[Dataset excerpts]
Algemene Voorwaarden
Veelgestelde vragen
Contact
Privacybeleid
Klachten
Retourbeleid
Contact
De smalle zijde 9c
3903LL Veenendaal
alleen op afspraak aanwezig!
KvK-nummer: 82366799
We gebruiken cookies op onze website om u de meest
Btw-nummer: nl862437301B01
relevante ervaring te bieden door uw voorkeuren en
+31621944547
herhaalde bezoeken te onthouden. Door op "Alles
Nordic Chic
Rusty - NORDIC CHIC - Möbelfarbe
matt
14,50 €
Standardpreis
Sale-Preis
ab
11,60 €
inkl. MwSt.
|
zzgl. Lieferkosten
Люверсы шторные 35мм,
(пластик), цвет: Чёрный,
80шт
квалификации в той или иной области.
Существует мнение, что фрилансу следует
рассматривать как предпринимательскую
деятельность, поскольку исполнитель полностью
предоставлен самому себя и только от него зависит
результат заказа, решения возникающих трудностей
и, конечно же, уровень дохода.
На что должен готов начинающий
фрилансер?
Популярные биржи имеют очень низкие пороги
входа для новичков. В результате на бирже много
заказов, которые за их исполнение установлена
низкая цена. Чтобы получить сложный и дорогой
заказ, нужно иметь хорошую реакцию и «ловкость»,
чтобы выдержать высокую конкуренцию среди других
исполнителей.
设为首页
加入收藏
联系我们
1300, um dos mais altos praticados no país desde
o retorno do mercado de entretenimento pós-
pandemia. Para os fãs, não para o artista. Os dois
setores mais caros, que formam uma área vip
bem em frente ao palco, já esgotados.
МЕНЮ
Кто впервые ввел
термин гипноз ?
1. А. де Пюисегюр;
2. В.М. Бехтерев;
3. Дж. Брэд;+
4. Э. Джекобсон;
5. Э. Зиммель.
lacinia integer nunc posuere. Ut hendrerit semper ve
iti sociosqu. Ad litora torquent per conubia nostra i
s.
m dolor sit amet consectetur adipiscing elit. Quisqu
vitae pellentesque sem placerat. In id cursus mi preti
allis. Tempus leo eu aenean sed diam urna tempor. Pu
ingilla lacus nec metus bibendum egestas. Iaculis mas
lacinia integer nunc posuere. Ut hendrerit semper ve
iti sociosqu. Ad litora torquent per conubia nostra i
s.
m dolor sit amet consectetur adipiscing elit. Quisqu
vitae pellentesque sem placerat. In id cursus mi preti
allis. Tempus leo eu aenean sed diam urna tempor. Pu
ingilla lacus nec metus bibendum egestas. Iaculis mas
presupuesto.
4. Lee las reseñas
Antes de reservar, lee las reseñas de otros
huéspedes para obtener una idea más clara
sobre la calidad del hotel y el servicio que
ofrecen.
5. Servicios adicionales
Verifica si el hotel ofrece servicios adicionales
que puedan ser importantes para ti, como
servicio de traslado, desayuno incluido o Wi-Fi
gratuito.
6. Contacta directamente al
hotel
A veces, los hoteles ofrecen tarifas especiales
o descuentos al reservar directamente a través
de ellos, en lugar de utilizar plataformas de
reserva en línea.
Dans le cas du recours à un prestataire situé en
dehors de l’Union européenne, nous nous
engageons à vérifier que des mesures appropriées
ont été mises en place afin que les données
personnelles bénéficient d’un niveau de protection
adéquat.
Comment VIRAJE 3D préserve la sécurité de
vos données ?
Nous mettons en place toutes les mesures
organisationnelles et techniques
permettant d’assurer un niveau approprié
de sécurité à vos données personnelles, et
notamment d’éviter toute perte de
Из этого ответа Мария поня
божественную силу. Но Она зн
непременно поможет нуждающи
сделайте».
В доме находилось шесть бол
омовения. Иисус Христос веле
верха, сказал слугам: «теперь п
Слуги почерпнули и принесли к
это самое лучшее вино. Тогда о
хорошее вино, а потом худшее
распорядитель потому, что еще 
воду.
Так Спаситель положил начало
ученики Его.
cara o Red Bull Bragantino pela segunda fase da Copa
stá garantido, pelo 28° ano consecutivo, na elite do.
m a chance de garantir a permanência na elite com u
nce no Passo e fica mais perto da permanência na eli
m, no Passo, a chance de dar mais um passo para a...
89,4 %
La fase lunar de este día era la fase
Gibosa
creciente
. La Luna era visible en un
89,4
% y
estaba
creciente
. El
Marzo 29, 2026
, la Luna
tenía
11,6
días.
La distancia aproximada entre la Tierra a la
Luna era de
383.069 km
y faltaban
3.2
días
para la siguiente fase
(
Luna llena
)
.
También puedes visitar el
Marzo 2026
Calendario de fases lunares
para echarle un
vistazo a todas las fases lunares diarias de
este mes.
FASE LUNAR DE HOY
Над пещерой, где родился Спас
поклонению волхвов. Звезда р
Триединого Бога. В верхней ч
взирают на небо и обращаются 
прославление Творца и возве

◆ **WHAT TO PRODUCE**:
Return, unchanged, the run of lines above that opens with the line containing "Популярные биржи имеют очень низкие пороги" and closes with the line containing "Antes de reservar, lee las reseñas de otros". Include both.

◆ **EXPECTED ANSWER**:
Популярные биржи имеют очень низкие пороги
входа для новичков. В результате на бирже много
заказов, которые за их исполнение установлена
низкая цена. Чтобы получить сложный и дорогой
заказ, нужно иметь хорошую реакцию и «ловкость»,
чтобы выдержать высокую конкуренцию среди других
исполнителей.
设为首页
加入收藏
联系我们
1300, um dos mais altos praticados no país desde
o retorno do mercado de entretenimento pós-
pandemia. Para os fãs, não para o artista. Os dois
setores mais caros, que formam uma área vip
bem em frente ao palco, já esgotados.
МЕНЮ
Кто впервые ввел
термин гипноз ?
1. А. де Пюисегюр;
2. В.М. Бехтерев;
3. Дж. Брэд;+
4. Э. Джекобсон;
5. Э. Зиммель.
lacinia integer nunc posuere. Ut hendrerit semper ve
iti sociosqu. Ad litora torquent per conubia nostra i
s.
m dolor sit amet consectetur adipiscing elit. Quisqu
vitae pellentesque sem placerat. In id cursus mi preti
allis. Tempus leo eu aenean sed diam urna tempor. Pu
ingilla lacus nec metus bibendum egestas. Iaculis mas
lacinia integer nunc posuere. Ut hendrerit semper ve
iti sociosqu. Ad litora torquent per conubia nostra i
s.
m dolor sit amet consectetur adipiscing elit. Quisqu
vitae pellentesque sem placerat. In id cursus mi preti
allis. Tempus leo eu aenean sed diam urna tempor. Pu
ingilla lacus nec metus bibendum egestas. Iaculis mas
presupuesto.
4. Lee las reseñas
Antes de reservar, lee las reseñas de otros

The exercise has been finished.